▶ _EXERCISE DETAILS_: Only lines that contain the word "users" are to be returned from the data below.

Collected data:
== Segment start ==

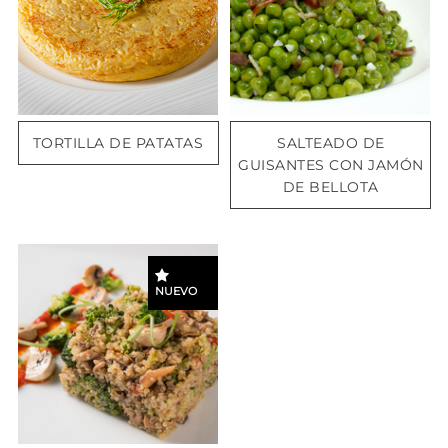
TORTILLA DE PATATAS
SALTEADO DE
GUISANTES CON JAMÓN
DE BELLOTA
NUEVO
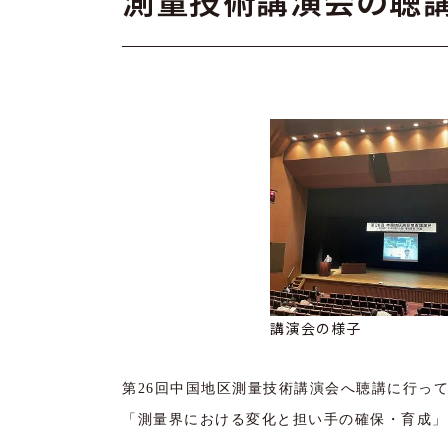
測量技術講演会の聴
講演会の様子
第26回中国地区測量技術講演会へ聴講に行っ
「測量界における変化と担い手の確保・育成」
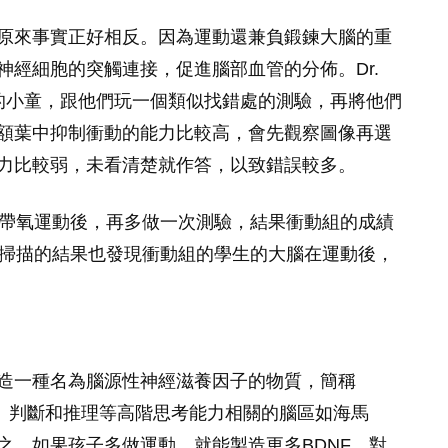
原來事實正好相反。因為運動還兼負鍛鍊大腦的重
經細胞的突觸連接，促進腦部血管的分佈。Dr.
10歲的小童，跟他們玩一個類似找錯處的測驗，再將他們
額葉中抑制衝動的能力比較高，會先觀察圖像再選
力比較弱，未看清楚就作答，以致錯誤較多。
的帶氧運動後，再多做一次測驗，結果衝動組的成績
部掃描的結果也發現衝動組的學生的大腦在運動後，
造一種名為腦源性神經滋養因子的物質，簡稱
較、判斷和推理等高階思考能力相關的腦區如海馬
之，如果孩子多做運動，就能製造更多BDNF，對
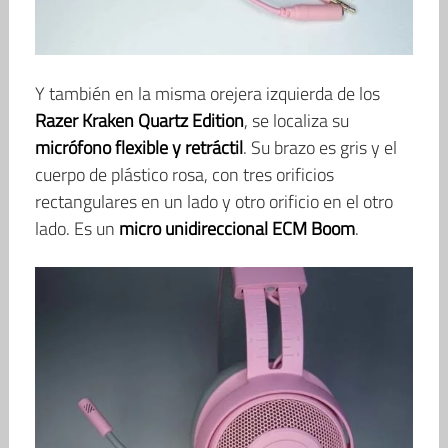
Y también en la misma orejera izquierda de los
Razer Kraken Quartz Edition
, se localiza su
micrófono flexible y retráctil
. Su brazo es gris y el
cuerpo de plástico rosa, con tres orificios
rectangulares en un lado y otro orificio en el otro
lado. Es un
micro unidireccional ECM Boom
.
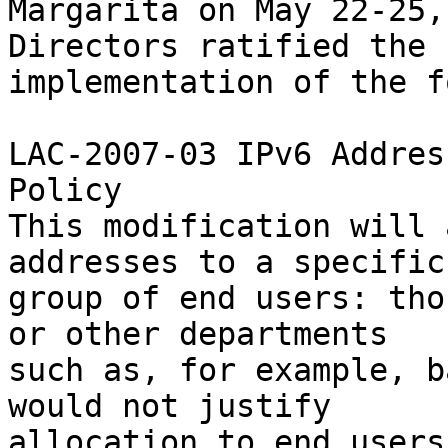
Margarita on May 22-25,
Directors ratified the 

implementation of the f
LAC-2007-03 IPv6 Addres
Policy

This modification will 
addresses to a specific 
group of end users: tho
or other departments 

such as, for example, b
would not justify 

allocation to end users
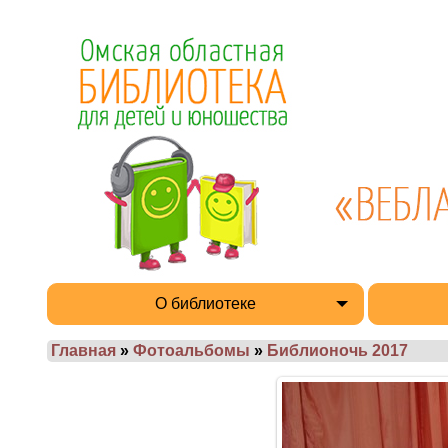
О библиотеке
Главная
»
Фотоальбомы
»
Библионочь 2017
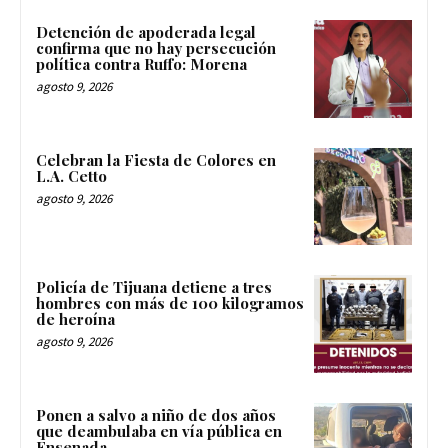
Detención de apoderada legal
confirma que no hay persecución
política contra Ruffo: Morena
agosto 9, 2026
Celebran la Fiesta de Colores en
L.A. Cetto
agosto 9, 2026
Policía de Tijuana detiene a tres
hombres con más de 100 kilogramos
de heroína
agosto 9, 2026
Ponen a salvo a niño de dos años
que deambulaba en vía pública en
Ensenada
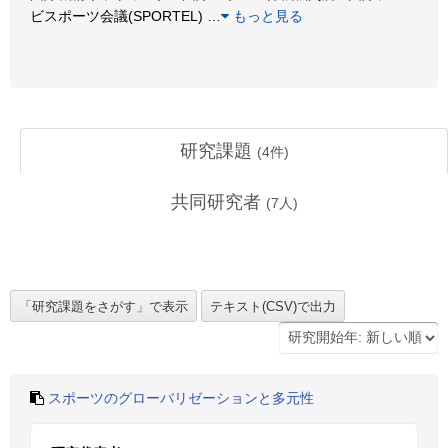
ビスポーツ会議(SPORTEL)
…
もっと見る
研究課題
(
4
件)
共同研究者
(
7
人)
スポーツのグローバリゼーションと多元性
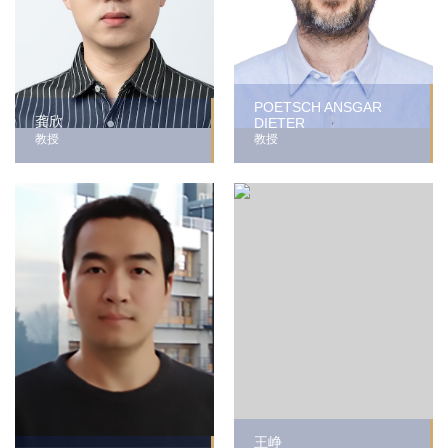
POETSCH ANSGAR
龚欣
DIETER
教授
教授
王峥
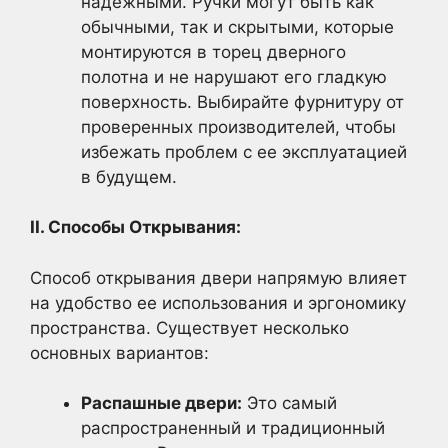
надежными. Ручки могут быть как
обычными, так и скрытыми, которые
монтируются в торец дверного
полотна и не нарушают его гладкую
поверхность. Выбирайте фурнитуру от
проверенных производителей, чтобы
избежать проблем с ее эксплуатацией
в будущем.
II. Способы Открывания:
Способ открывания двери напрямую влияет
на удобство ее использования и эргономику
пространства. Существует несколько
основных вариантов:
Распашные двери:
Это самый
распространенный и традиционный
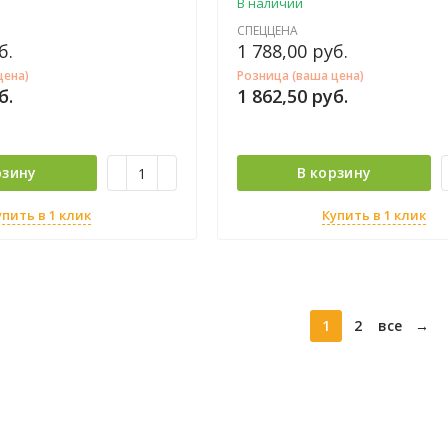
В наличии
СПЕЦЦЕНА
б.
1 788,00
руб.
цена)
Розница (ваша цена)
б.
1 862,50
руб.
рзину
В корзину
упить в 1 клик
Купить в 1 клик
1
2
все
→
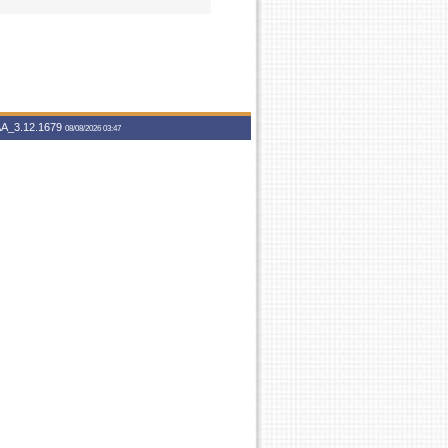
A_3.12.1679
08/08/2026 03:47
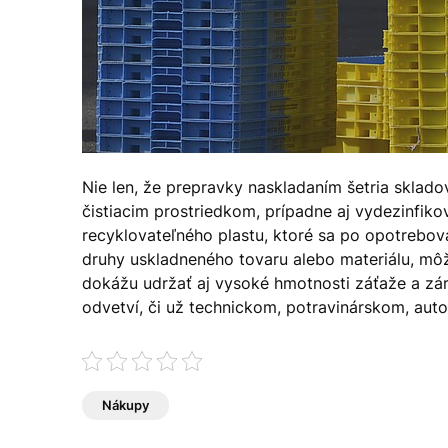
Nie len, že prepravky naskladaním šetria skladov
čistiacim prostriedkom, prípadne aj vydezinfi
recyklovateľného plastu, ktoré sa po opotrebovan
druhy uskladneného tovaru alebo materiálu, môž
dokážu udržať aj vysoké hmotnosti záťaže a zár
odvetví, či už technickom, potravinárskom, aut
Nákupy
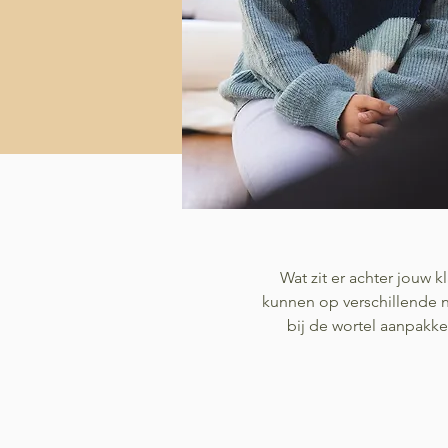
Wat zit er achter jouw 
kunnen op verschillende n
bij de wortel aanpakke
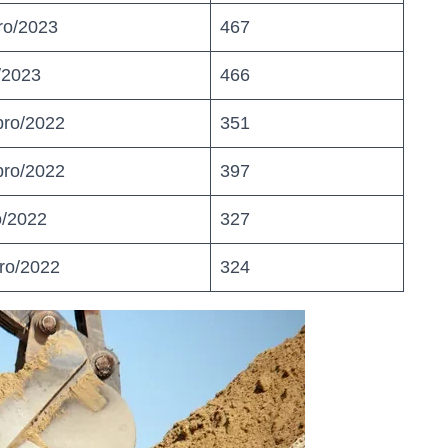
ro/2023
467
/2023
466
ro/2022
351
ro/2022
397
o/2022
327
ro/2022
324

== Segment end ==

▶ _RESULT FOR THIS EXERCISE_:
group of end users: tho
allocation to end users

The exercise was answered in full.